Fuck first impressions. One gasp of the wheezing accordion that opens Model Village’s debut album might cause consternation amongst some of you, perhaps thinking of the dreadful things that pop music has done in the name of folk lately. But fear not! This is no exercise in bleating tedium à la Mumford & Sons, nor is it even vaguely close to the utter uselessness of Frank Turner – there’s certainly a folk influence at work here, but this is good ol’ classic indie above all. As proven when a tumbling drum roll nudges us gently into the fluorescent ‘Hang Ups Goodbye’, and all worries are cast aside. It sways, soothes and sighs – a little tweaking to the arrangement and Ian Scanlon’s gliding melody could almost have belonged to James Mercer, back when he still gave a shit. Basically, it’s a pretty fucking lovely way to start.

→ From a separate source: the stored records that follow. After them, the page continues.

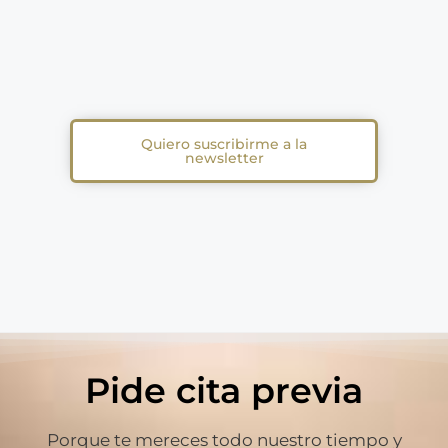
Quiero suscribirme a la
newsletter
Pide cita previa
Porque te mereces todo nuestro tiempo y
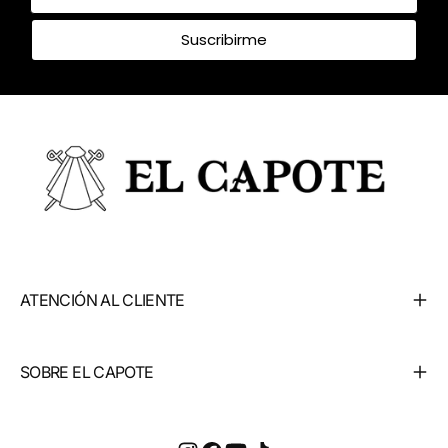
Suscribirme
ATENCIÓN AL CLIENTE
SOBRE EL CAPOTE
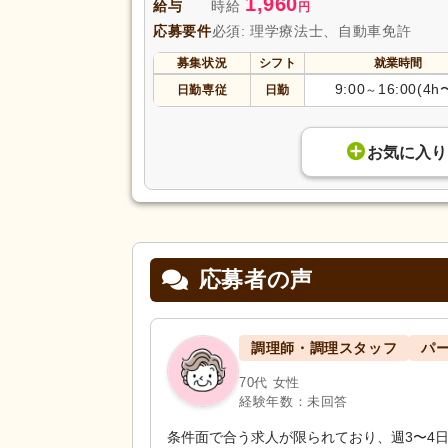
1,960
給与
時給
円
応募要件
必須: 理学療法士、自動車免許
募集状況
シフト
就業時間
9:00
16:00(4h
日勤専従
日勤
～
お気に入り
応募者の声
調理師・調理スタッフ
パ
70代 女性
経験年数：未回答
条件面で合う求人が限られており、週3〜4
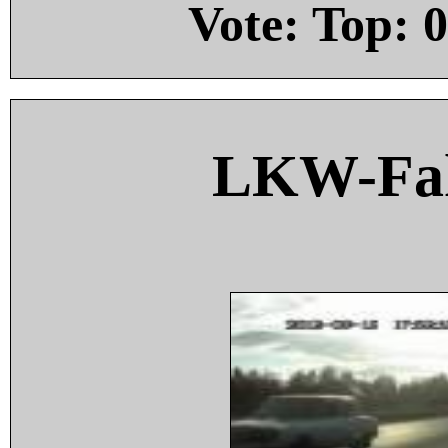
Vote: Top:
0
LKW-Fah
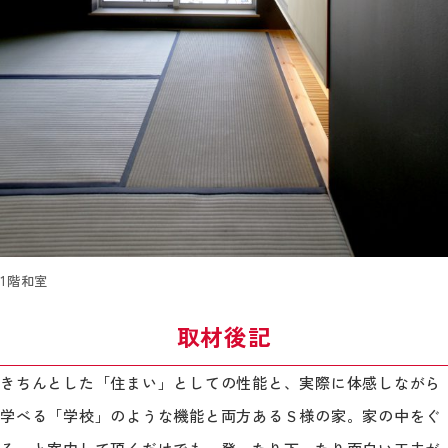
1階和室
取材後記
きちんとした「住まい」としての性能と、実際に体感しながら
学べる「学校」のような機能と両方あるＳ様の家。家の中をぐ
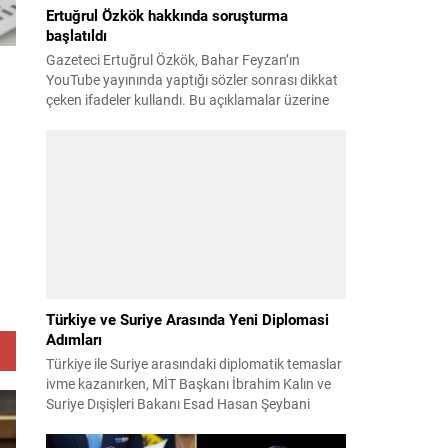
Ertuğrul Özkök hakkında soruşturma
başlatıldı
Gazeteci Ertuğrul Özkök, Bahar Feyzan’ın
YouTube yayınında yaptığı sözler sonrası dikkat
çeken ifadeler kullandı. Bu açıklamalar üzerine
İstanbul Cumhuriyet Başsavcılığı tarafından
Özkök hakkında ‘Cumhurbaşkanına hakaret’
suçundan re’sen soruşturma başlatıldı. Özkök,
hakkındaki soruşturma kapsamında
Çağlayan’daki İstanbul Adalet Sarayı’na giderek
savcılığa ifade verdi. İfadesinin ardından
adliyeden ayrıldığı bildirildi. Programdaki sözleri
ve savunması...
Türkiye ve Suriye Arasında Yeni Diplomasi
Adımları
Türkiye ile Suriye arasındaki diplomatik temaslar
ivme kazanırken, MİT Başkanı İbrahim Kalın ve
Suriye Dışişleri Bakanı Esad Hasan Şeybani
Ankara’da bir araya geldi. Görüşmede iki ülke
arasındaki iş birliği imkanları ve bölgesel istikrar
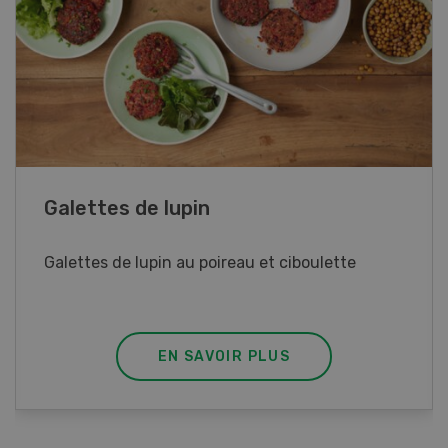
Galettes de lupin
Galettes de lupin au poireau et ciboulette
EN SAVOIR PLUS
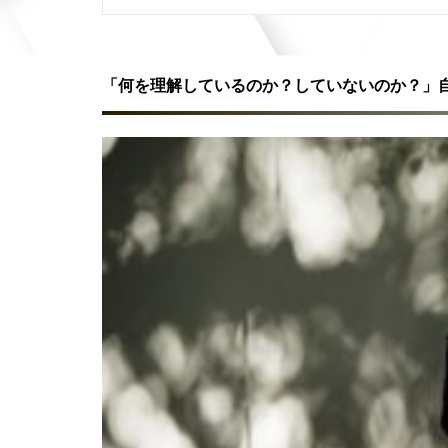
「何を理解しているのか？していないのか？」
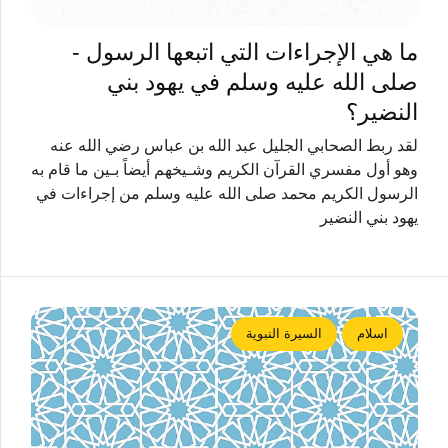
ما هي الإجراءات التي اتبعها الرسول -
صلى الله عليه وسلم في يهود بني
النضير؟
لقد ربط الصحابي الجليل عبد الله بن عباس رضي الله عنه
وهو أول مفسري القرآن الكريم وشـيخهم أيضاً بـين ما قام به
الرسول الكريم محمد صلى الله عليه وسلم من إجراءات في
يهود بني النضير
اسلام
السيرة النبوية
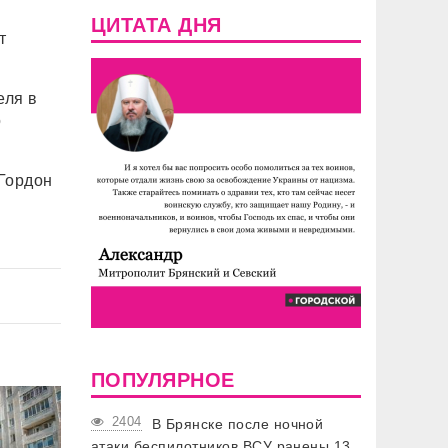
ЦИТАТА ДНЯ
т
еля в
о
 Гордон
ПОПУЛЯРНОЕ
2404
В Брянске после ночной
атаки беспилотников ВСУ ранены 13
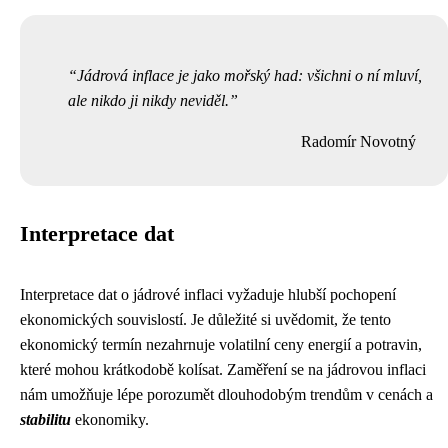
Jádrová inflace je jako mořský had: všichni o ní mluví,
ale nikdo ji nikdy neviděl.
Radomír Novotný
Interpretace dat
Interpretace dat o jádrové inflaci vyžaduje hlubší pochopení
ekonomických souvislostí. Je důležité si uvědomit, že tento
ekonomický termín nezahrnuje volatilní ceny energií a potravin,
které mohou krátkodobě kolísat. Zaměření se na jádrovou inflaci
nám umožňuje lépe porozumět dlouhodobým trendům v cenách a
stabilitu
ekonomiky.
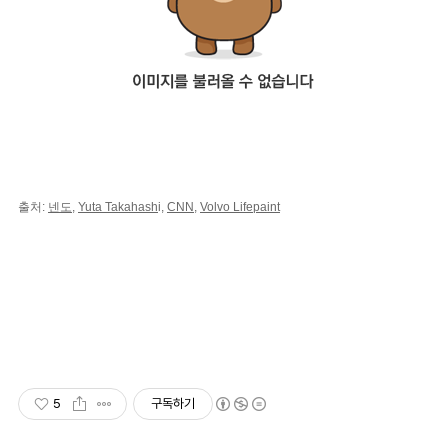
출처: 
넨도
, 
Yuta Takahash
i, 
CNN
, 
Volvo Lifepaint
5
구독하기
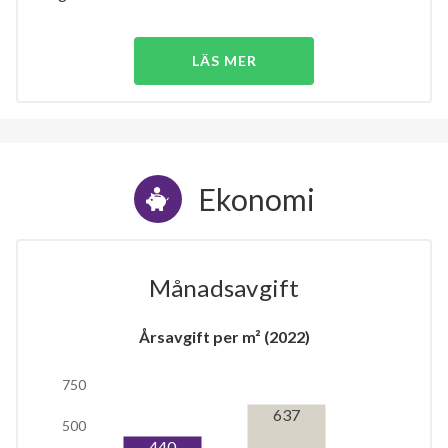
LÄS MER
Ekonomi
Månadsavgift
Årsavgift per m² (2022)
750
637
500
440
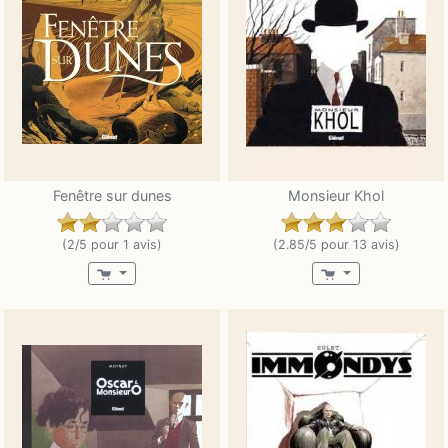
Fenêtre sur dunes
Monsieur Khol
(2/5 pour 1 avis)
(2.85/5 pour 13 avis)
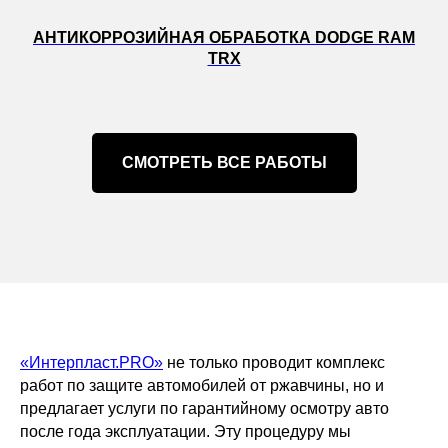
АНТИКОРРОЗИЙНАЯ ОБРАБОТКА DODGE RAM
TRX
СМОТРЕТЬ ВСЕ РАБОТЫ
«Интерпласт.PRO»
не только проводит комплекс
работ по защите автомобилей от ржавчины, но и
предлагает услуги по гарантийному осмотру авто
после года эксплуатации. Эту процедуру мы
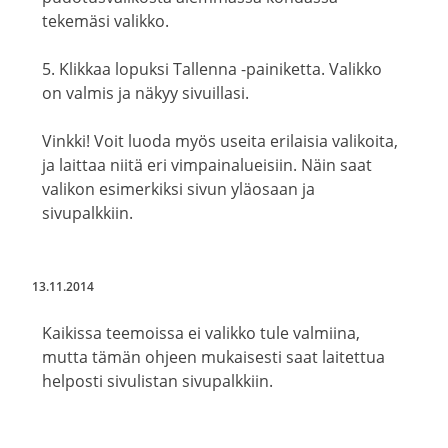
tekemäsi valikko.
5. Klikkaa lopuksi Tallenna -painiketta. Valikko
on valmis ja näkyy sivuillasi.
Vinkki! Voit luoda myös useita erilaisia valikoita,
ja laittaa niitä eri vimpainalueisiin. Näin saat
valikon esimerkiksi sivun yläosaan ja
sivupalkkiin.
13.11.2014
Kaikissa teemoissa ei valikko tule valmiina,
mutta tämän ohjeen mukaisesti saat laitettua
helposti sivulistan sivupalkkiin.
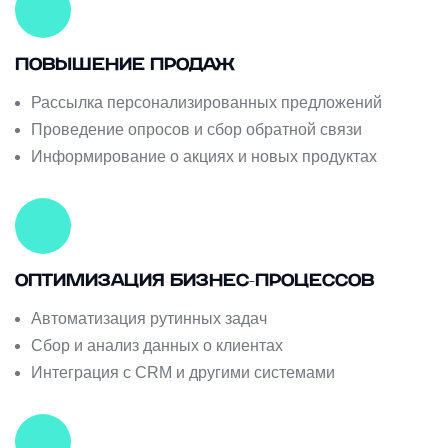
ПОВЫШЕНИЕ ПРОДАЖ
Рассылка персонализированных предложений
Проведение опросов и сбор обратной связи
Информирование о акциях и новых продуктах
ОПТИМИЗАЦИЯ БИЗНЕС-ПРОЦЕССОВ
Автоматизация рутинных задач
Сбор и анализ данных о клиентах
Интеграция с CRM и другими системами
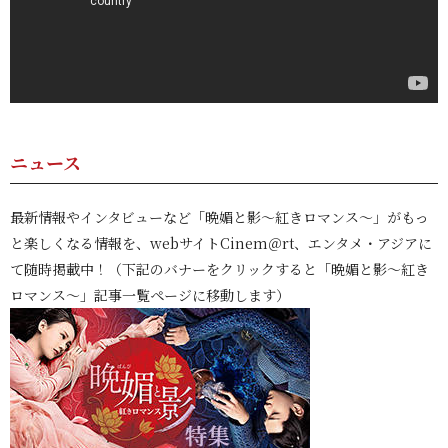
ニュース
最新情報やインタビューなど「晩媚と影～紅きロマンス～」がもっ
と楽しくなる情報を、webサイトCinem＠rt、エンタメ・アジアに
て随時掲載中！（下記のバナーをクリックすると「晩媚と影～紅き
ロマンス～」記事一覧ページに移動します）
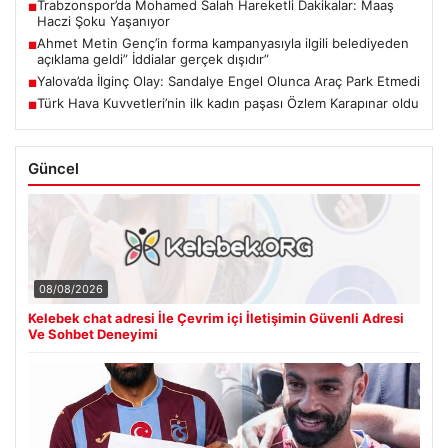
Trabzonspor’da Mohamed Salah Hareketli Dakikalar: Maaş
■
Haczi Şoku Yaşanıyor
Ahmet Metin Genç’in forma kampanyasıyla ilgili belediyeden
■
açıklama geldi” İddialar gerçek dışıdır”
Yalova’da İlginç Olay: Sandalye Engel Olunca Araç Park Etmedi
■
Türk Hava Kuvvetleri’nin ilk kadın paşası Özlem Karapınar oldu
■
Güncel
08/08/2026
Kelebek chat adresi İle Çevrim içi İletişimin Güvenli Adresi
Ve Sohbet Deneyimi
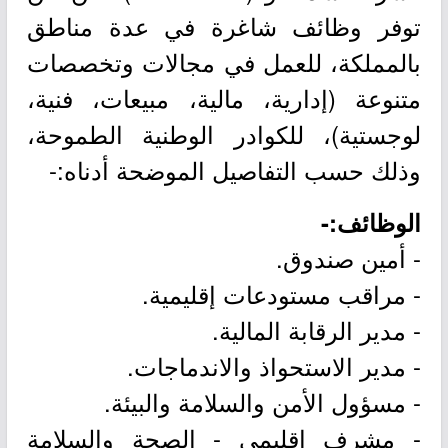
توفر وظائف شاغرة في عدة مناطق
بالمملكة، للعمل في مجالات وتخصصات
متنوعة (إدارية، مالية، مبيعات، فنية،
لوجستية)، للكوادر الوطنية الطموحة،
وذلك حسب التفاصيل الموضحة أدناه:-
الوظائف:-
- أمين صندوق.
- مراقب مستودعات إقليمية.
- مدير الرقابة المالية.
- مدير الاستحواذ والاندماجات.
- مسؤول الأمن والسلامة والبيئة.
- مشرف إقليمي - الصحة والسلامة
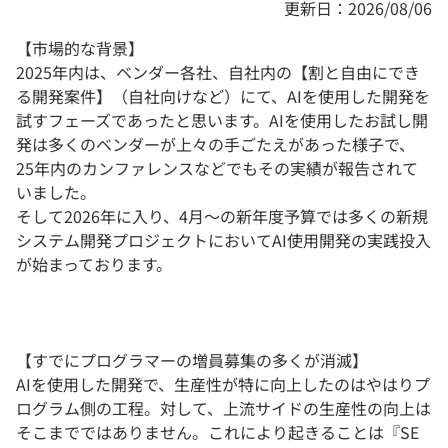
更新日：2026/08/06
【市場的な背景】
2025年内は、ベンダー各社、自社内の【割と自由にでき
る開発案件】（自社向けなど）にて、AIを使用した開発を
試すフェーズであったと思います。AIを使用したお試し開
発は多くのベンダーが上々の手ごたえがあった様子で、
25年内のカンファレンスなどでもその実績が報告されて
いました。
そして2026年に入り、4月～の新年度予算では多くの新規
システム開発プロジェクトにおいてAI使用開発の実践投入
が始まっております。
【すでにプログラマーの増員募集の多くが消滅】
AIを使用した開発で、生産性が特に向上したのはやはりプ
ログラム側の工程。対して、上流サイドの生産性の向上は
そこまでではありません。これにより起きることは『SE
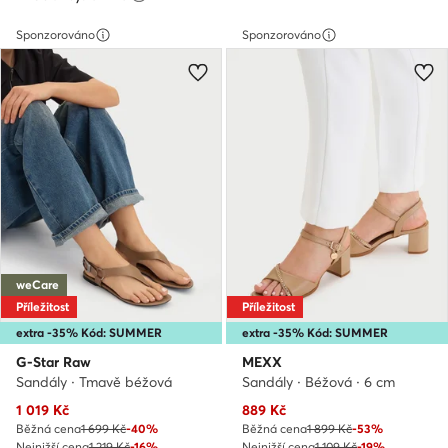
Sponzorováno
Sponzorováno
weCare
Příležitost
Příležitost
extra -35% Kód: SUMMER
extra -35% Kód: SUMMER
G-Star Raw
MEXX
Sandály · Tmavě béžová
Sandály · Béžová · 6 cm
Aktuální cena
Aktuální cena
1 019
Kč
889
Kč
Běžná cena
1 699 Kč
-40%
Běžná cena
1 899 Kč
-53%
Nejnižší cena
1 219 Kč
-16%
Nejnižší cena
1 109 Kč
-19%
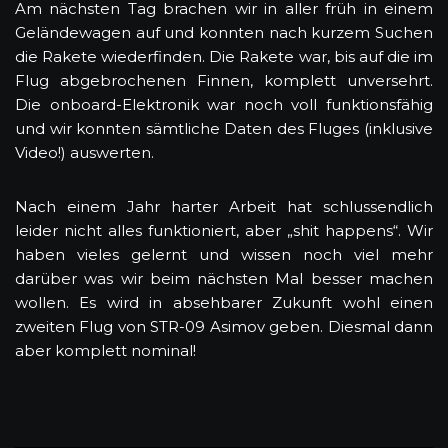
Am nächsten Tag brachen wir in aller früh in einem
Geländewagen auf und konnten nach kurzem Suchen
die Rakete wiederfinden. Die Rakete war, bis auf die im
Flug abgebrochenen Finnen, komplett unversehrt.
Die onboard-Elektronik war noch voll funktionsfähig
und wir konnten sämtliche Daten des Fluges (inklusive
Video!) auswerten.
Nach einem Jahr harter Arbeit hat schlussendlich
leider nicht alles funktioniert, aber „shit happens“. Wir
haben vieles gelernt und wissen noch viel mehr
darüber was wir beim nächsten Mal besser machen
wollen. Es wird in absehbarer Zukunft wohl einen
zweiten Flug von STR-09 Asimov geben. Diesmal dann
aber komplett nominal!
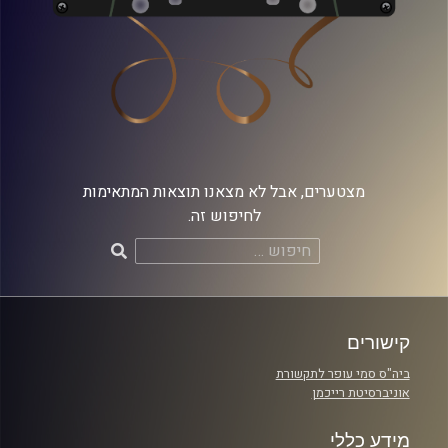
מצטערים, אבל לא מצאנו תוצאות המתאימות
לחיפוש זה.
חיפוש:
קישורים
ביה"ס סמי עופר לתקשורת
אוניברסיטת רייכמן
מידע כללי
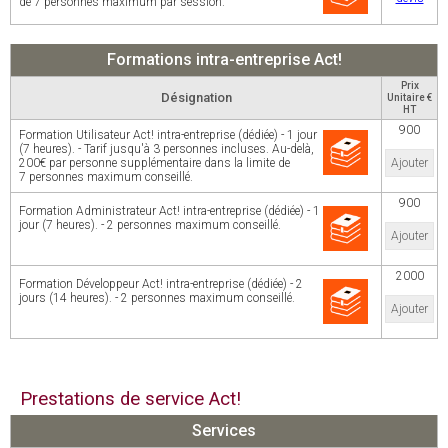
de 7 personnes maximum par session.
Formations intra-entreprise Act!
Prix
Désignation
Unitaire €
HT
900
Formation Utilisateur Act! intra-entreprise (dédiée) - 1 jour
(7 heures). - Tarif jusqu'à 3 personnes incluses. Au-delà,
200€ par personne supplémentaire dans la limite de
Ajouter
7 personnes maximum conseillé.
900
Formation Administrateur Act! intra-entreprise (dédiée) - 1
jour (7 heures). - 2 personnes maximum conseillé.
Ajouter
2000
Formation Développeur Act! intra-entreprise (dédiée) - 2
jours (14 heures). - 2 personnes maximum conseillé.
Ajouter
Prestations de service Act!
Services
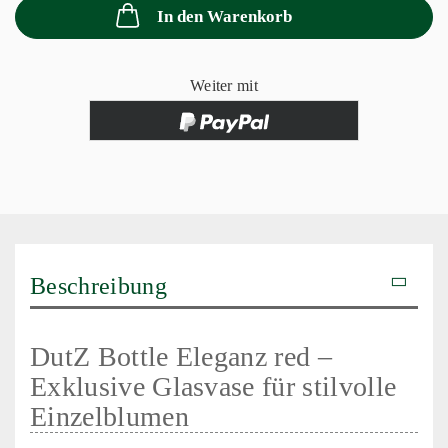
In den Warenkorb
Weiter mit
Beschreibung
DutZ Bottle Eleganz red –
Exklusive Glasvase für stilvolle
Einzelblumen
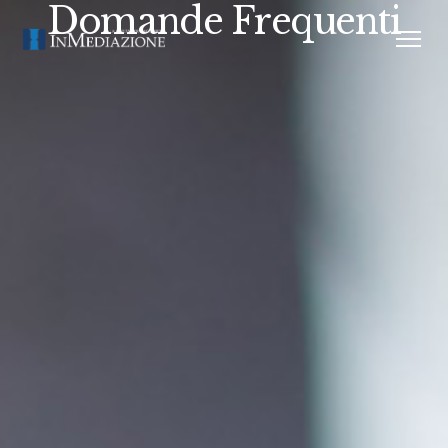
Domande Frequenti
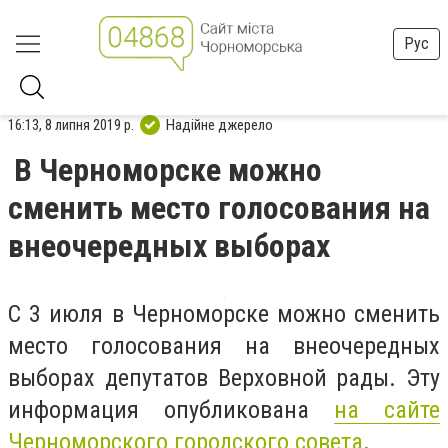
Рус
16:13, 8 липня 2019 р.
Надійне джерело
В Черноморске можно
сменить место голосования на
внеочередных выборах
С 3 июля в Черноморске можно сменить
место голосования на внеочередных
выборах депутатов Верховной рады. Эту
информация опубликована
на сайте
Черноморского городского совета
.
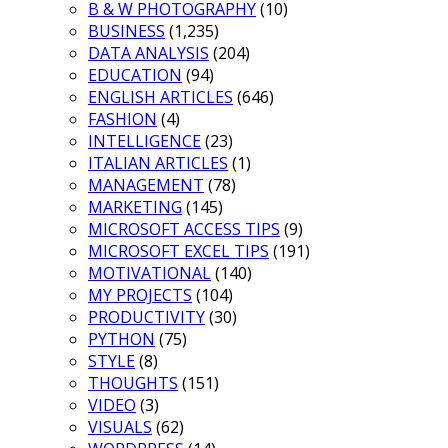
B & W PHOTOGRAPHY
(10)
BUSINESS
(1,235)
DATA ANALYSIS
(204)
EDUCATION
(94)
ENGLISH ARTICLES
(646)
FASHION
(4)
INTELLIGENCE
(23)
ITALIAN ARTICLES
(1)
MANAGEMENT
(78)
MARKETING
(145)
MICROSOFT ACCESS TIPS
(9)
MICROSOFT EXCEL TIPS
(191)
MOTIVATIONAL
(140)
MY PROJECTS
(104)
PRODUCTIVITY
(30)
PYTHON
(75)
STYLE
(8)
THOUGHTS
(151)
VIDEO
(3)
VISUALS
(62)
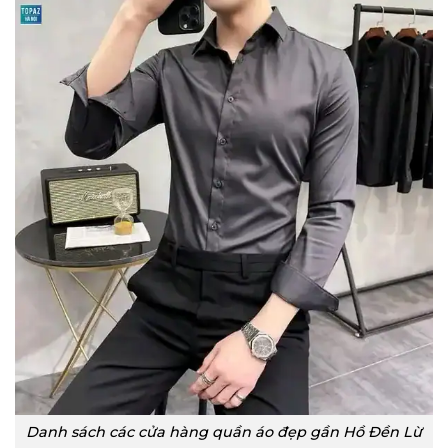
Danh sách các cửa hàng quần áo đẹp gần Hồ Đền Lừ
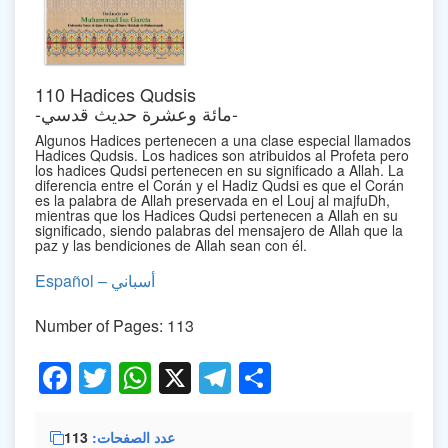
110 Hadices Qudsis
-مائة وعشرة حديث قدسي-
Algunos Hadices pertenecen a una clase especial llamados
Hadices Qudsis. Los hadices son atribuidos al Profeta pero
los hadices Qudsi pertenecen en su significado a Allah. La
diferencia entre el Corán y el Hadiz Qudsi es que el Corán
es la palabra de Allah preservada en el Louj al majfuDh,
mientras que los Hadices Qudsi pertenecen a Allah en su
significado, siendo palabras del mensajero de Allah que la
paz y las bendiciones de Allah sean con él.
Español – أسباني
Number of Pages: 113
Facebook
Twitter
WhatsApp
X
Telegram
Share
113
عدد الصفحات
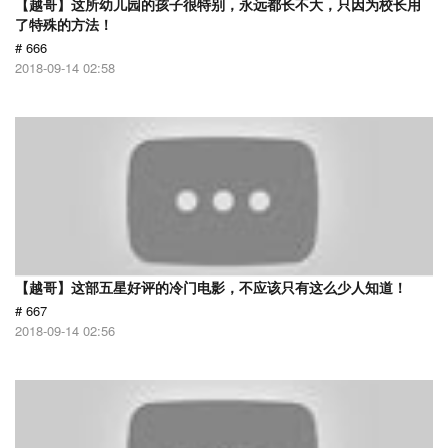
【越哥】这所幼儿园的孩子很特别，永远都长不大，只因为校长用
了特殊的方法！
# 666
2018-09-14 02:58
【越哥】这部五星好评的冷门电影，不应该只有这么少人知道！
# 667
2018-09-14 02:56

Ok, it’s not the sort of record that will change your life (Such a curious aspiration, don’t you think? Enhancement is nice enough) but this bunch know their way around a simple hook. The likes of ‘Harder And Harder’ would have us believe that Model Village are some sort of country act, but their choruses are too euphoric, too damn staring-defiantly-at-the-sun heroic for that. Country music revels laconically in pain, acknowledging it almost as an inevitability. Scanlon’s Robert Smith-esque tones certainly have their fair share of heartache tucked away between those tremulous pipes, but his melodies look for the rainbow on the other side. These songs soothe. They heal. They strive for more. ‘Dog Watches’, for instance, initially threatens to be little more than a minor chord dirge before unexpectedly bursting beautifully into flames. That voice practically explodes with sadness and hope, finding space in the chasm between those two contrasting emotions and turning them into something wonderfully pure. It is undiluted loveliness.
The focus isn’t squarely on Scanlon, however. Rachel Duncan’s performance on ‘Josefina’ is Harriet Wheeler-esque, all natural dips’n’dives, beautiful and resplendent with affinity for the melody. The understated grace of her voice has an almost mournful tinge that’s perfect for this simple sweetness, as is bassist Daniel Carney’s warmly elegiac croon on closing track ‘Sweets’. Honours shared, and rightly so.
Highlights come in the form of ‘2003’ and ‘Next Xmas’, the former a breezy meditation on reflection, and the fulfilment gained by seeing one’s “teenage dreams come true”. It’s as deft as The Shins (them again) at their finest and utterly, completely ace with it. The latter, meanwhile, is a subtly-expansive gem led by glockenspiel and a delirious, lilting bassline, before the whole thing gives way to a mesmeric ‘Silent Night’ coda. It winds up with Ian promising “next year will be the best one yet”, audibly pleading with himself to believe his own words. Uplifting, affecting and wearing its battered heart unashamedly on its sleeve, it’s pretty much all you could want from a Christmas song. Which is ever so slightly jarring in May, true, but this’ll make its way onto plenty of festive playlists come December.
Admittedly, for all the gushing praise lavished upon A Solution To Everything in this here review, it’s not quite perfect. Despite the shimmering prettiness of the melodies, not every track manages to be captivating. But if that’s your only real negative, you’ve gotta be doing something right, no? Let’s hope future visits to the Model Village are as memorable as this – it’s the overall impression that counts.